## YOUR ASSIGNMENT
Each line from the one that contains "Given the image: Where is spleen?" through the end of the entries should be repeated exactly, with nothing added.
(PROVIDED RECORDS begins)
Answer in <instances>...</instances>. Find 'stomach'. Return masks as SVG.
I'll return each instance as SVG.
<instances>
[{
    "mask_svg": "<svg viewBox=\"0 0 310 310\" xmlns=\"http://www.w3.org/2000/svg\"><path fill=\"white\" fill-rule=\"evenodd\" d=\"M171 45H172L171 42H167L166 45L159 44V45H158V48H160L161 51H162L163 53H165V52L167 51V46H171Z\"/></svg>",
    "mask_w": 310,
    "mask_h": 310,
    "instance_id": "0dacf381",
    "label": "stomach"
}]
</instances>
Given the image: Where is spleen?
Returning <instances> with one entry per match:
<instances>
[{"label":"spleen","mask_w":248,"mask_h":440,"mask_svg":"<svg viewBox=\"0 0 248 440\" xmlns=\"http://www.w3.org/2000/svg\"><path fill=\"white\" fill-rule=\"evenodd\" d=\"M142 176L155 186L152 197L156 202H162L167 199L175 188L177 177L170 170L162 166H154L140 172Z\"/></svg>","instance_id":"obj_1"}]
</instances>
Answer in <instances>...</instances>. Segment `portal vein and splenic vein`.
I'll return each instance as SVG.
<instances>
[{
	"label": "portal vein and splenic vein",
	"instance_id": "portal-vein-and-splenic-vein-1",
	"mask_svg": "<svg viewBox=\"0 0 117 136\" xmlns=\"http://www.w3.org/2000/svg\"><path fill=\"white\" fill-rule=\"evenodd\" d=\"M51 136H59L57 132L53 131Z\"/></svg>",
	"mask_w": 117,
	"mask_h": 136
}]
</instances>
(PROVIDED RECORDS ends)
## TASK SOLUTION
Given the image: Where is spleen?
Returning <instances> with one entry per match:
<instances>
[{"label":"spleen","mask_w":248,"mask_h":440,"mask_svg":"<svg viewBox=\"0 0 248 440\" xmlns=\"http://www.w3.org/2000/svg\"><path fill=\"white\" fill-rule=\"evenodd\" d=\"M142 176L155 186L152 197L156 202H162L167 199L175 188L177 177L170 170L162 166H154L140 172Z\"/></svg>","instance_id":"obj_1"}]
</instances>
Answer in <instances>...</instances>. Segment `portal vein and splenic vein`.
I'll return each instance as SVG.
<instances>
[{
	"label": "portal vein and splenic vein",
	"instance_id": "portal-vein-and-splenic-vein-1",
	"mask_svg": "<svg viewBox=\"0 0 117 136\" xmlns=\"http://www.w3.org/2000/svg\"><path fill=\"white\" fill-rule=\"evenodd\" d=\"M51 136H59L57 132L53 131Z\"/></svg>",
	"mask_w": 117,
	"mask_h": 136
}]
</instances>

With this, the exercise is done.